The DJ’s widow Dot Phillips recalled that it “wasn't anything for Dewey to call at twelve midnight and say that there was a bunch coming out to the house," but that he didn’t expect his wife to feed the whole gang; rather, he and Presley would order a hundred or so burgers from the Krystal restaurant downtown for pickup after the broadcast, and “maybe an hour later [the two men and] the crowd would arrive. They'd come walking in the front door both of 'em carrying just sacks full of those durn things."

7. "KRYSTAL BOB" WASN’T A HIT, BUT HIS DOG WAS.

As far as advertising campaigns go, Krystal's disembodied head named Bob was definitely an odd one. Krystal officials themselves noted that they got parental complaints that the ads were scaring some children, and Advertising Age wrote that the campaign was "very bizarre and ... marginally offensive." The mostly unpopular mascot got the swift boot after just three years. "While Bob was highly effective in building awareness and sales, we wanted to enhance the Krystal concept by focusing on our primary point of interest—unique, great-tasting food that people crave," Krystal VP of marketing Tom Whitley told the Associated Press in 1994.

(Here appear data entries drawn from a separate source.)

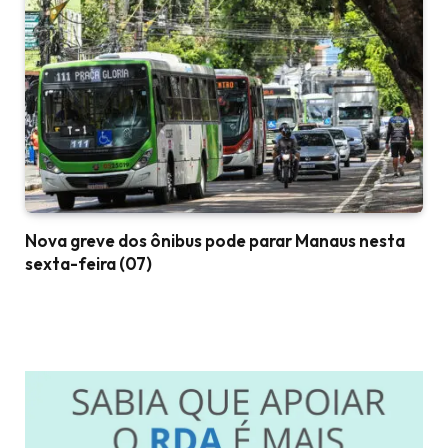
Nova greve dos ônibus pode parar Manaus nesta
sexta-feira (07)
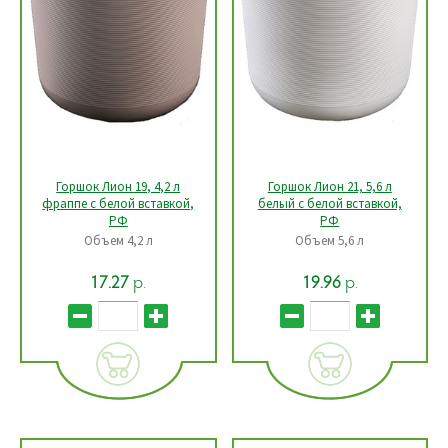
Горшок Лион 19, 4,2 л
Горшок Лион 21, 5,6 л
фраппе с белой вставкой,
белый с белой вставкой,
РФ
РФ
Объем 4,2 л
Объем 5,6 л
р.
р.
17.27
19.96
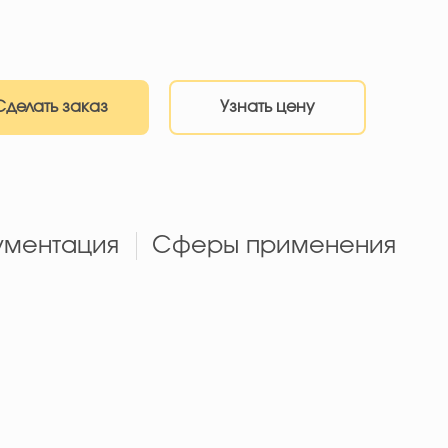
Сделать заказ
Узнать цену
ументация
Сферы применения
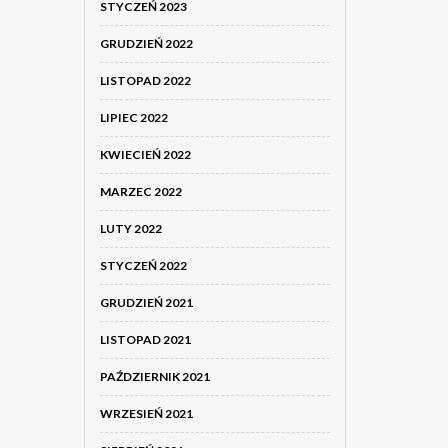
STYCZEŃ 2023
GRUDZIEŃ 2022
LISTOPAD 2022
LIPIEC 2022
KWIECIEŃ 2022
MARZEC 2022
LUTY 2022
STYCZEŃ 2022
GRUDZIEŃ 2021
LISTOPAD 2021
PAŹDZIERNIK 2021
WRZESIEŃ 2021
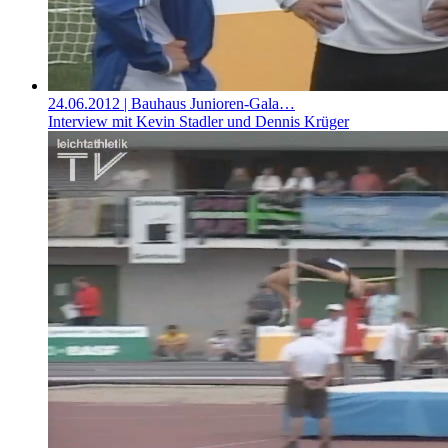
24.06.2012
| Bauhaus Junioren-Gala…
Interview mit Kevin Stadler und Dennis Krüger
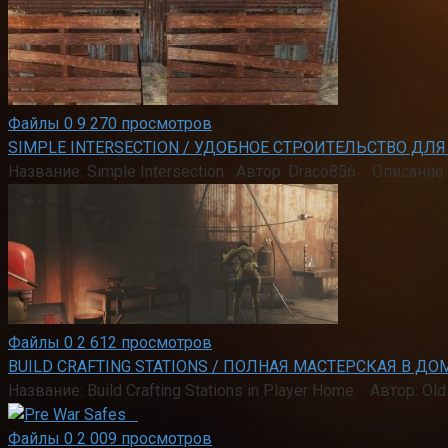
Файлы
0
9 270 просмотров
SIMPLE INTERSECTION / УДОБНОЕ СТРОИТЕЛЬСТВО ДЛЯ 
Название: Simple Intersection Автор: Draco856 Описани
Файлы
0
2 612 просмотров
BUILD CRAFTING STATIONS / ПОЛНАЯ МАСТЕРСКАЯ В 
Название: Build Crafting Stations in Player Home Автор: 
Файлы
0
2 009 просмотров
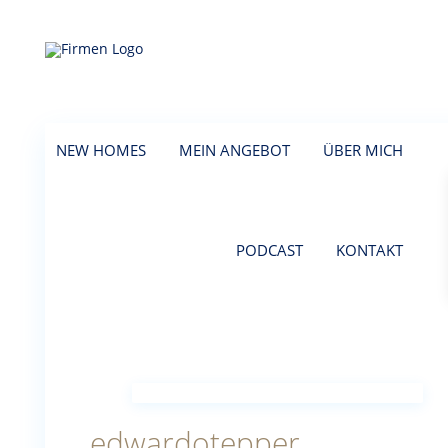
NEW HOMES
MEIN ANGEBOT
ÜBER MICH
PODCAST
KONTAKT
edwardotepper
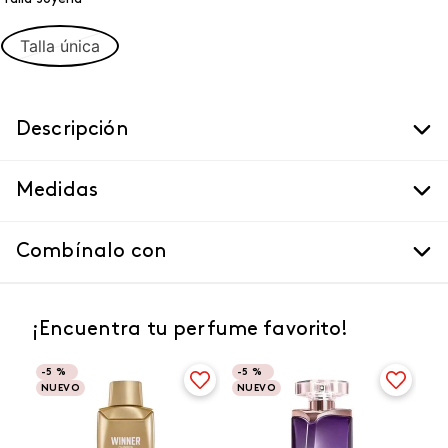
Talla única
Descripción
Medidas
Combínalo con
¡Encuentra tu perfume favorito!
-
5 %
-
5 %
NUEVO
NUEVO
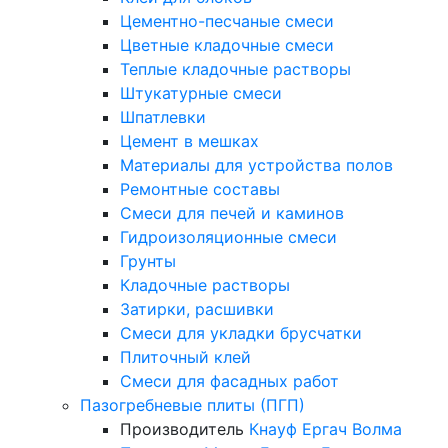
Цементно-песчаные смеси
Цветные кладочные смеси
Теплые кладочные растворы
Штукатурные смеси
Шпатлевки
Цемент в мешках
Материалы для устройства полов
Ремонтные составы
Смеси для печей и каминов
Гидроизоляционные смеси
Грунты
Кладочные растворы
Затирки, расшивки
Смеси для укладки брусчатки
Плиточный клей
Смеси для фасадных работ
Пазогребневые плиты (ПГП)
Производитель
Кнауф
Ергач
Волма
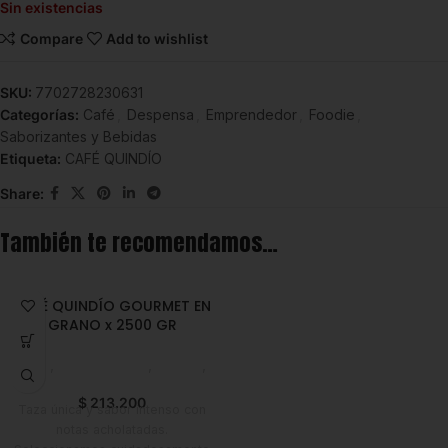
Sin existencias
Compare
Add to wishlist
SKU:
7702728230631
Categorías:
Café
,
Despensa
,
Emprendedor
,
Foodie
,
Saborizantes y Bebidas
Etiqueta:
CAFÉ QUINDÍO
Share:
También te recomendamos…
CAFÉ QUINDÍO GOURMET EN
GRANO x 2500 GR
Café
,
Emprendedor
,
Foodie
,
Horeca
$
213.200
Taza única y sabor intenso con
notas acholatadas.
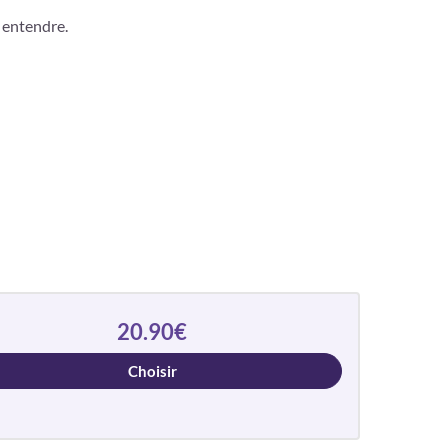
e entendre.
20.90€
Choisir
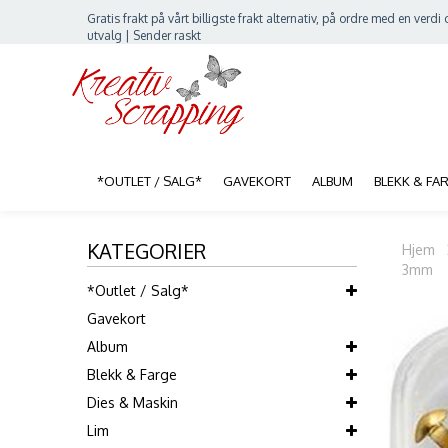
Gratis frakt på vårt billigste frakt alternativ, på ordre med en verdi o
utvalg | Sender raskt
*OUTLET / SALG*
GAVEKORT
ALBUM
BLEKK & FA
KATEGORIER
Hjem
3mm
*Outlet / Salg*
Gavekort
Album
Blekk & Farge
Dies & Maskin
Lim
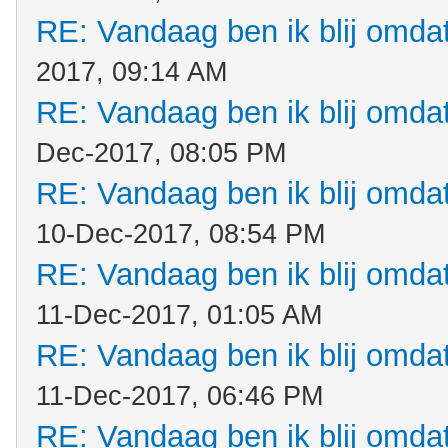
RE: Vandaag ben ik blij omdat.
2017, 09:14 AM
RE: Vandaag ben ik blij omdat.
Dec-2017, 08:05 PM
RE: Vandaag ben ik blij omdat.
10-Dec-2017, 08:54 PM
RE: Vandaag ben ik blij omdat.
11-Dec-2017, 01:05 AM
RE: Vandaag ben ik blij omdat.
11-Dec-2017, 06:46 PM
RE: Vandaag ben ik blij omdat.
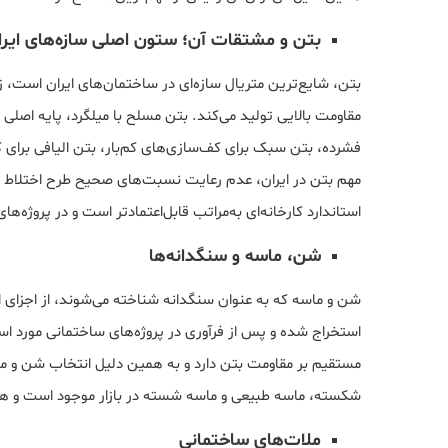
بتن و مشتقات آن؛ ستون اصلی سازه‌های ایرا
بتن، شایع‌ترین متریال سازه‌ای در ساختمان‌های ایران است، 
مقاومت بالایی تولید می‌کند. بتن مسلح با میلگرد، پایه اصلی 
فشرده، بتن سبک برای کف‌سازی‌های کم‌بار، بتن الیافی برای
مهم بتن در ایران، عدم رعایت نسبت‌های صحیح طرح اختلاط 
استاندارد کارخانه‌ای به‌مراتب قابل‌اعتمادتر است و در پروژه‌ها
شن، ماسه و سنگدانه‌ها
شن و ماسه که به عنوان سنگدانه شناخته می‌شوند، از اجزای 
استخراج شده و پس از فرآوری در پروژه‌های ساختمانی مورد استف
مستقیم بر مقاومت بتن دارد و به همین دلیل انتخاب شن و ما
شکسته، ماسه طبیعی و ماسه شسته در بازار موجود است و هرک
ملات‌های ساختمانی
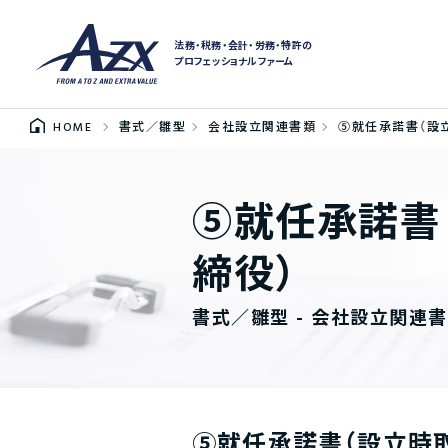
法務・税務・会計・労務・特許の
プロフェッショナルファーム
HOME
書式／雛型
会社設立関連書類
⑤就任承諾書（設
⑤就任承諾書
締役）
書式／雛型 - 会社設立関連
⑤就任承諾書（設立時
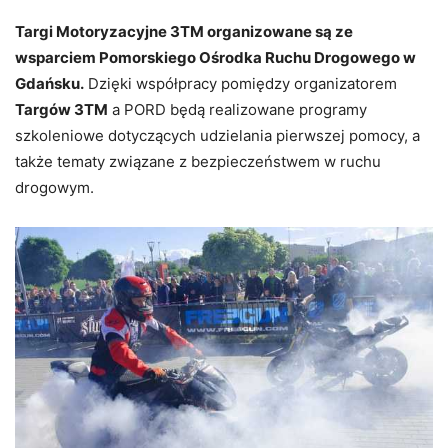
Targi Motoryzacyjne 3TM organizowane są ze
wsparciem Pomorskiego Ośrodka Ruchu Drogowego w
Gdańsku.
Dzięki współpracy pomiędzy organizatorem
Targów 3TM
a PORD będą realizowane programy
szkoleniowe dotyczących udzielania pierwszej pomocy, a
także tematy związane z bezpieczeństwem w ruchu
drogowym.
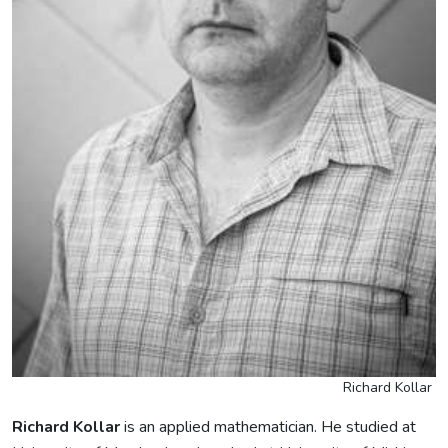
Richard Kollar
Richard Kollar
is an applied mathematician. He studied at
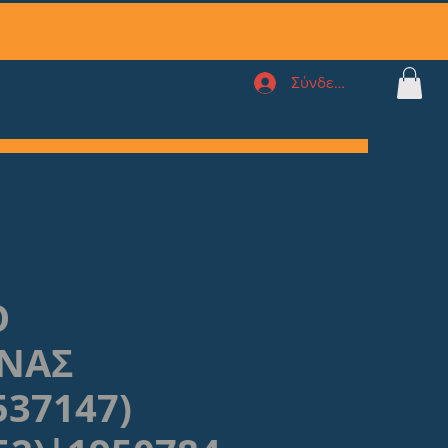
Σύνδεση
Ο
ΝΑΣ
537147)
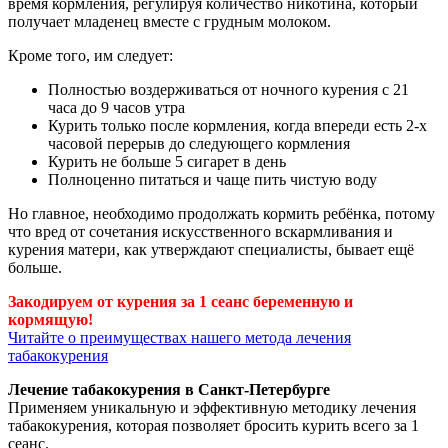
время кормления, регулируя количество никотина, который
получает младенец вместе с грудным молоком.
Кроме того, им следует:
Полностью воздерживаться от ночного курения с 21
часа до 9 часов утра
Курить только после кормления, когда впереди есть 2-х
часовой перерыв до следующего кормления
Курить не больше 5 сигарет в день
Полноценно питаться и чаще пить чистую воду
Но главное, необходимо продолжать кормить ребёнка, потому
что вред от сочетания искусственного вскармливания и
курения матери, как утверждают специалисты, бывает ещё
больше.
Закодируем от курения за 1 сеанс беременную и
кормящую!
Читайте о преимуществах нашего метода лечения
табакокурения
Лечение табакокурения в Санкт-Петербурге
Применяем уникальную и эффективную методику лечения
табакокурения, которая позволяет бросить курить всего за 1
сеанс.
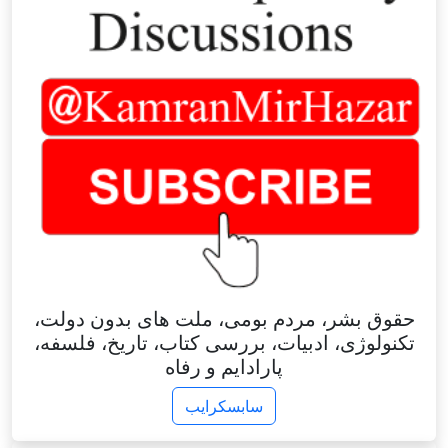
حقوق بشر، مردم بومی، ملت های بدون دولت،
تکنولوژی، ادبیات، بررسی کتاب، تاریخ، فلسفه،
پارادایم و رفاه
سابسکرایب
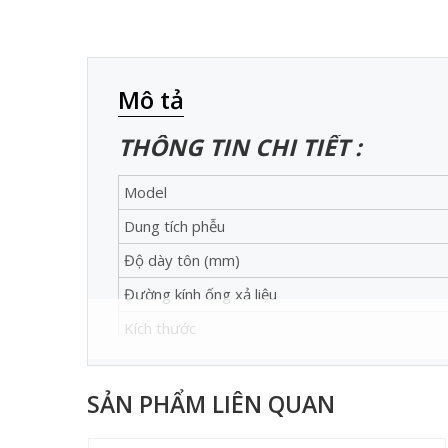
Mô tả
THÔNG TIN CHI TIẾT :
Model
Dung tích phễu
Độ dày tôn (mm)
Đường kính ống xả liệu
Kích thước
Xuất xứ
SẢN PHẨM LIÊN QUAN
Ứng dụng của thiết bị trong xâ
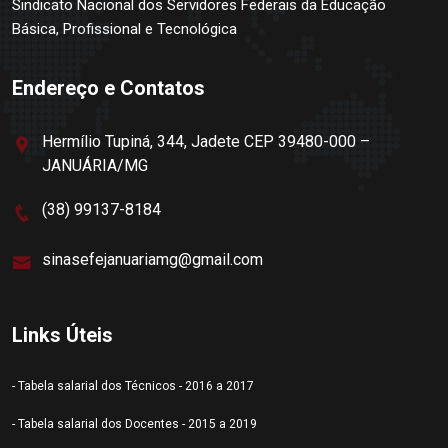
Sindicato Nacional dos Servidores Federais da Educação
Básica, Profissional e Tecnológica
Endereço e Contatos
Hermílio Tupiná, 344, Jadete CEP 39480-000 –
JANUÁRIA/MG
(38) 99137-8184
sinasefejanuariamg@gmail.com
Links Úteis
- Tabela salarial dos Técnicos - 2016 a 2017
- Tabela salarial dos Docentes - 2015 a 2019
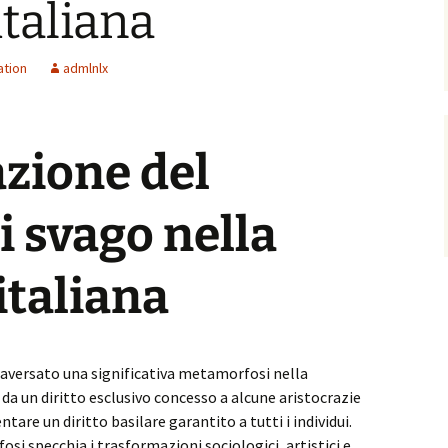
taliana
ation
admlnlx
zione del
i svago nella
italiana
raversato una significativa metamorfosi nella
i da un diritto esclusivo concesso a alcune aristocrazie
ntare un diritto basilare garantito a tutti i individui.
 specchia i trasformazioni sociologici, artistici e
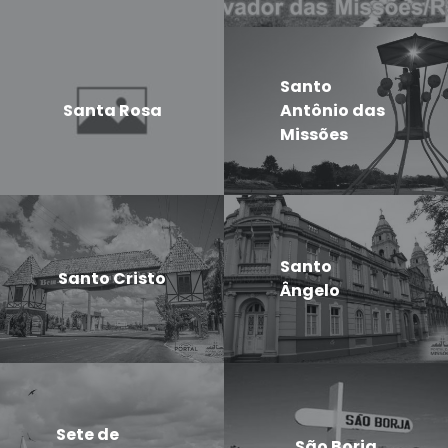
Santo
Santa Rosa
Antônio das
Missões
Santo
Santo Cristo
Ângelo
Sete de
São Borja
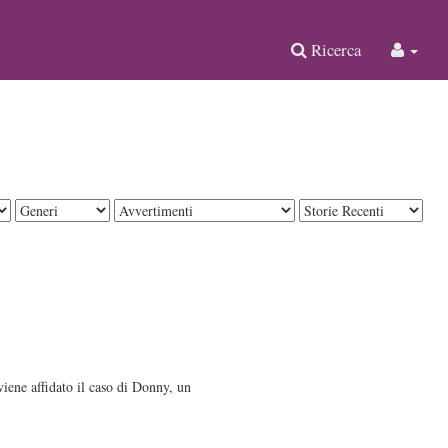
Ricerca
iene affidato il caso di Donny, un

After giving customers the option to take home free "Boot Bob" or "Keep Bob" bumper stickers in order to gauge Bob's popularity, the company found that 70% of patrons "were in favor of booting Bob," and despite the fact that most customers did want the company to keep Bob's dog George around, "it was an all or nothing deal," Whitley said.

8. A COUNTRY SINGER TOOK HER PSEUDONYM FROM THE RESTAURANT.

The story goes that country/crossover singer Crystal Gayle, born Brenda Gail Webb, based her stage name on Krystal. Supposedly, her sister—country star Loretta Lynn—suggested the first name Crystal because of the burger chain, and Brenda, who dug the idea, rounded out the new moniker by making a version of her own middle name into her surname. It served her well—Crystal won a Grammy and was named the CMA Female Vocalist of the Year in both 1977 and '78.

9. PRO EATER JOEY CHESTNUT HOLDS THE KRYSTAL SQUARE OFF TITLE.

For six years, Krystal hosted the World Hamburger Eating Championship with its Krystal Square Off, and in 2007, Joey Chestnut—of Nathan's Hot Dog championship fame—downed an impressive 103 Krystal burgers in eight minutes. Even if they're little, that's a lot of sackfuls.